For help understanding and traversing doubt, I highly recommend Brian McLaren’s new book, Faith after Doubt: Why Your Beliefs Stopped Working and What to Do about It. Brian is currently working on a sequel tentatively titled, Do I Stay Christian? You might also enjoy Brian’s book, The Great Spiritual Migration: How the World’s Largest Religion Is Seeking a Better Way to Be Christian.
Although he writes far beyond the boundaries of traditional theology, I find the unorthodox writings of John Shelby Spong extremely helpful, including Why Christianity Must Change or Die, A New Christianity for a New World, and Unbelievable.
I also enjoy the writing of Diana Butler Bass, especially Christianity after Religion: The End of the Church and the Birth of a New Spiritual Awakening and Grounded: Finding God in the World—a Spiritual Revolution.
Another helpful resource is www.ProgressiveChristianity.org which provides articles and other resources that advocate for progressive understandings of faith.
If you are unsure about traditional Christianity, including the divinity of Christ, but are still drawn to Jesus, you would do well to read Confessions of a Secular Jesus Follower: Finding Answers in Jesus for Those Who Don’t Believe by Tom Krattenmaker.
As you attempt to deconstruct old faith and reconstruct a new one, Marcus Borg’s books will likely prove helpful, including The Heart of Christianity: Rediscovering a Life of Faith, and The God We Never Knew: Beyond Dogmatic Religion to a More Authentic Contemporary Faith.

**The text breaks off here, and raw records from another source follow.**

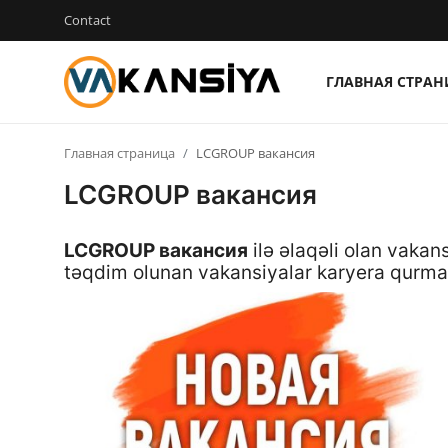
Contact
ГЛАВНАЯ СТРА
Login
Register
Главная страница
LCGROUP вакансия
Главная страница
LCGROUP вакансия
Вакансия
LCGROUP вакансия
ilə əlaqəli olan vakan
Contact
təqdim olunan vakansiyalar karyera qurm
RU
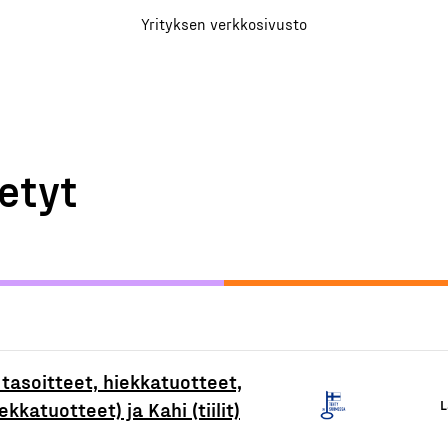
Yrityksen verkkosivusto
etyt
 tasoitteet, hiekkatuotteet,
L
kkatuotteet) ja Kahi (tiilit)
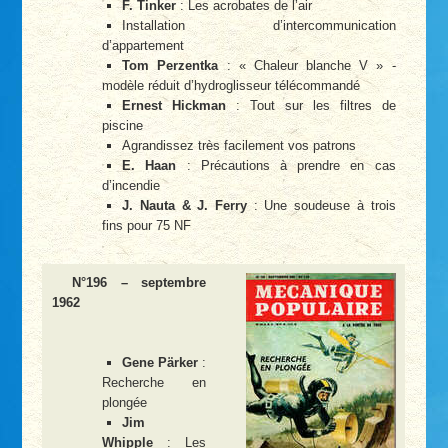
F. Tinker
: Les acrobates de l’air
Installation d’intercommunication
d’appartement
Tom Perzentka
: « Chaleur blanche V » -
modèle réduit d’hydroglisseur télécommandé
Ernest Hickman
: Tout sur les filtres de
piscine
Agrandissez très facilement vos patrons
E. Haan
: Précautions à prendre en cas
d’incendie
J. Nauta & J. Ferry
: Une soudeuse à trois
fins pour 75 NF
N°196 – septembre
1962
Gene Pärker
:
Recherche en
plongée
Jim
Whipple
: Les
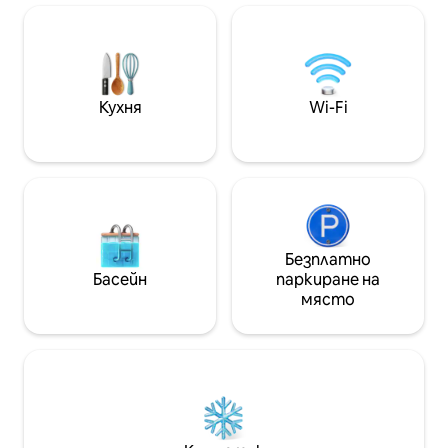
красивите плажо
гледка. Изживейте незабравими дни
ще намерите сп
в среда, която съчетава комфорт,
съчетано с доб
естествена красота и най-
на по - малко от 
доброто, което Флорианополис
черен път. OBS* 
може да предложи
ниски или много
Кухня
Wi-Fi
средства
Безплатно
Басейн
паркиране на
място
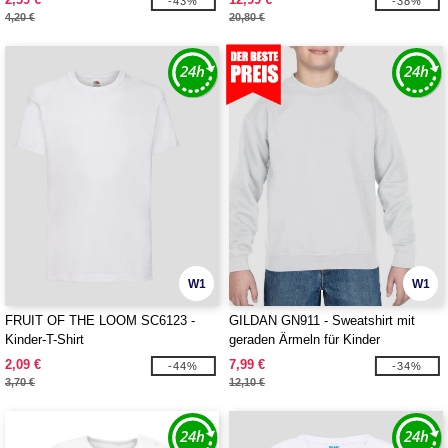
-43%
-38%
4,20 €
20,80 €
W1
W1
FRUIT OF THE LOOM SC6123 -
GILDAN GN911 - Sweatshirt mit
Kinder-T-Shirt
geraden Ärmeln für Kinder
2,09 €
7,99 €
-44%
-34%
3,70 €
12,10 €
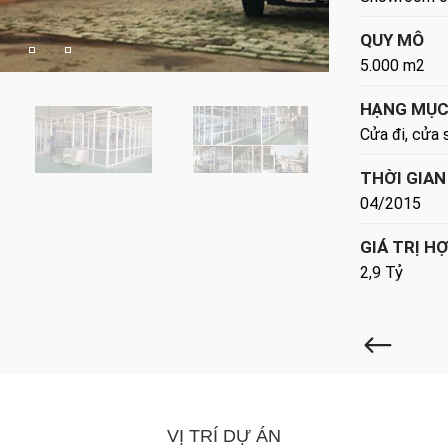
QUY MÔ
5.000 m2
HẠNG MỤC
Cửa đi, cửa 
THỜI GIAN
04/2015
GIÁ TRỊ H
2,9 Tỷ
VỊ TRÍ DỰ ÁN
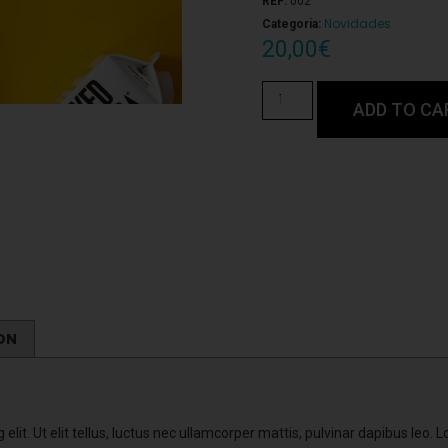
REF:
002
Novidades
Categoria:
20,00
€
ADD TO CA
ON
elit. Ut elit tellus, luctus nec ullamcorper mattis, pulvinar dapibus leo.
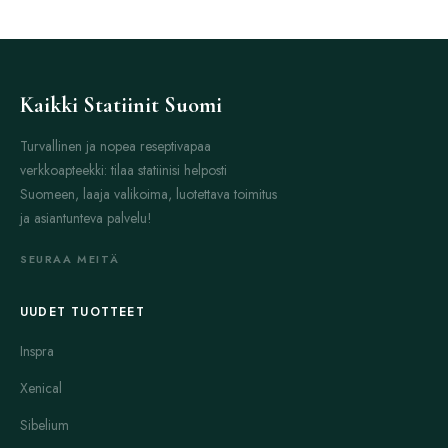
Kaikki Statiinit Suomi
Turvallinen ja nopea reseptivapaa
verkkoapteekki: tilaa statiinisi helposti
Suomeen, laaja valikoima, luotettava toimitus
ja asiantunteva palvelu!
SEURAA MEITÄ
UUDET TUOTTEET
Inspra
Xenical
Sibelium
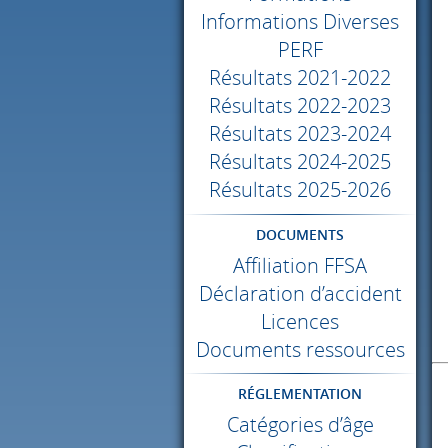
Informations Diverses
PERF
Résultats 2021-2022
Résultats 2022-2023
Résultats 2023-2024
Résultats 2024-2025
Résultats 2025-2026
DOCUMENTS
Affiliation
FFSA
Déclaration d’accident
Licences
Documents ressources
RÉGLEMENTATION
Catégories d’âge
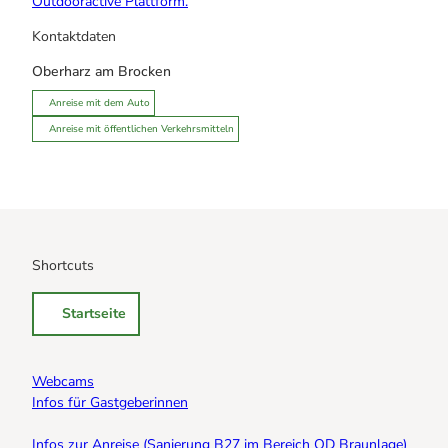
Outdooractive Plattform.
Kontaktdaten
Oberharz am Brocken
Anreise mit dem Auto
Anreise mit öffentlichen Verkehrsmitteln
Shortcuts
Startseite
Webcams
Infos für Gastgeberinnen
Infos zur Anreise (Sanierung B27 im Bereich OD Braunlage)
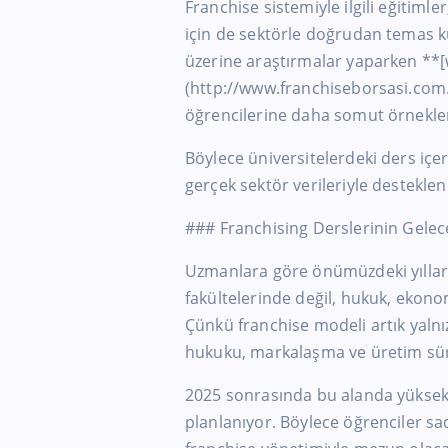
Franchise sistemiyle ilgili eğitimler
için de sektörle doğrudan temas ku
üzerine araştırmalar yaparken **
(http://www.franchiseborsasi.com.
öğrencilerine daha somut örnekler
Böylece üniversitelerdeki ders içe
gerçek sektör verileriyle desteklen
### Franchising Derslerinin Gelec
Uzmanlara göre önümüzdeki yıllard
fakültelerinde değil, hukuk, ekon
Çünkü franchise modeli artık yalnız
hukuku, markalaşma ve üretim süre
2025 sonrasında bu alanda yüksek l
planlanıyor. Böylece öğrenciler sad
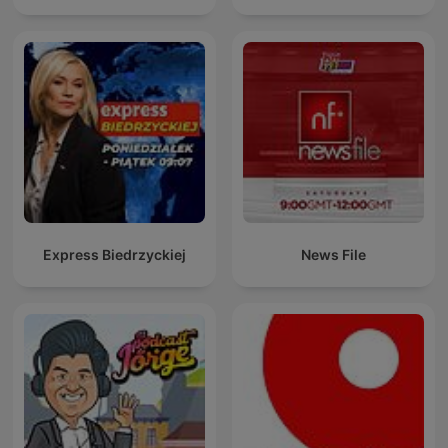
Express Biedrzyckiej
News File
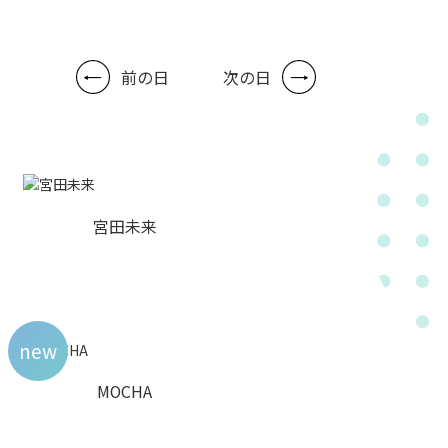
前の日
次の日
宮田未来
new
MOCHA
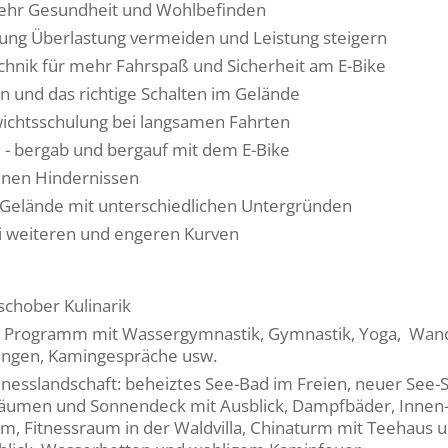
mehr Gesundheit und Wohlbefinden
lung Überlastung vermeiden und Leistung steigern
hnik für mehr Fahrspaß und Sicherheit am E-Bike
n und das richtige Schalten im Gelände
ichtsschulung bei langsamen Fahrten
d - bergab und bergauf mit dem E-Bike
inen Hindernissen
Gelände mit unterschiedlichen Untergründen
i weiteren und engeren Kurven
schober Kulinarik
s Programm mit Wassergymnastik, Gymnastik, Yoga, Wand
ngen, Kamingespräche usw.
nesslandschaft: beheiztes See-Bad im Freien, neuer See-
äumen und Sonnendeck mit Ausblick, Dampfbäder, Innen-
m, Fitnessraum in der Waldvilla, Chinaturm mit Teehaus 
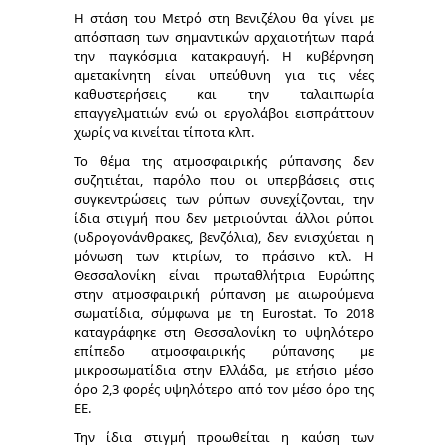
Η στάση του Μετρό στη Βενιζέλου
θα γίνει με
απόσπαση των σημαντικών αρχαιοτήτων παρά
την παγκόσμια κατακραυγή. Η κυβέρνηση
αμετακίνητη είναι υπεύθυνη για τις νέες
καθυστερήσεις και την ταλαιπωρία
επαγγελματιών ενώ οι εργολάβοι εισπράττουν
χωρίς να κινείται τίποτα κλπ.
Το θέμα της
ατμοσφαιρικής ρύπανσης
δεν
συζητιέται, παρόλο που οι
υπερβάσεις στις
συγκεντρώσεις των ρύπων συνεχίζονται, την
ίδια στιγμή που δεν μετριούνται άλλοι ρύποι
(υ
δρογονάνθρακες, βενζόλια), δεν ενισχύεται η
μόνωση των κτιρίων, το πράσινο κτλ. Η
Θεσσαλονίκη είναι πρωταθλήτρια Ευρώπης
στην ατμοσφαιρική ρύπανση με αιωρούμενα
σωματίδια, σύμφωνα με τη Eurostat. Το 2018
καταγράφηκε στη Θεσσαλονίκη το υψηλότερο
επίπεδο ατμοσφαιρικής ρύπανσης με
μικροσωματίδια στην Ελλάδα, με ετήσιο μέσο
όρο 2,3 φορές υψηλότερο από τον μέσο όρο της
ΕΕ.
Την ίδια στιγμή προωθείται η
καύση των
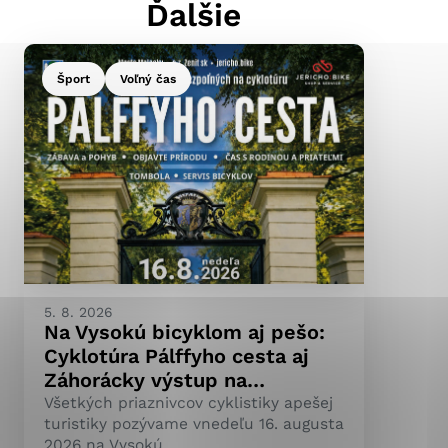
Ďalšie
Šport
Voľný čas
ránky uplatniteľnými
pečeným oblastiam webovej
ránok stránku používajú,
ierajú anonymne a nie je
5. 8. 2026
Na Vysokú bicyklom aj pešo:
Cyklotúra Pálffyho cesta aj
Záhorácky výstup na…
Všetkých priaznivcov cyklistiky apešej
turistiky pozývame vnedeľu 16. augusta
2026 na Vysokú.…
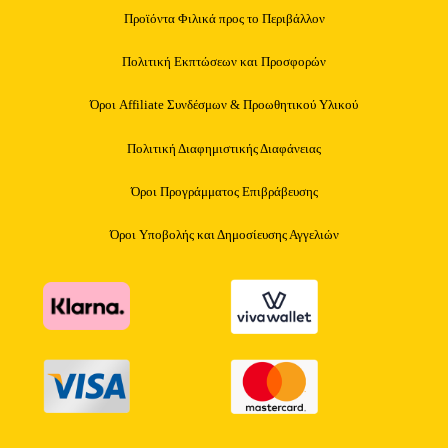
Προϊόντα Φιλικά προς το Περιβάλλον
Πολιτική Εκπτώσεων και Προσφορών
Όροι Affiliate Συνδέσμων & Προωθητικού Υλικού
Πολιτική Διαφημιστικής Διαφάνειας
Όροι Προγράμματος Επιβράβευσης
Όροι Υποβολής και Δημοσίευσης Αγγελιών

If you struggle with doubts in the context of conservative evangelicalism, you will benefit from reading Leatherbound Terrorism by Chris Kratzer, Searching for Sunday: Loving, Leaving, and Finding the Church by Rachel Held Evans, and Religious Refugees by Mark Gregory Karris.
My final (and most important) recommendation is that you secure a journal and write your way through your faith struggle. I use college ruled composition notebooks that cost about $1.40 each. I call journaling, “Therapy You Can Afford.” That discipline, more than anything else, helps me navigate the ongoing journey of living, including doubt and faith.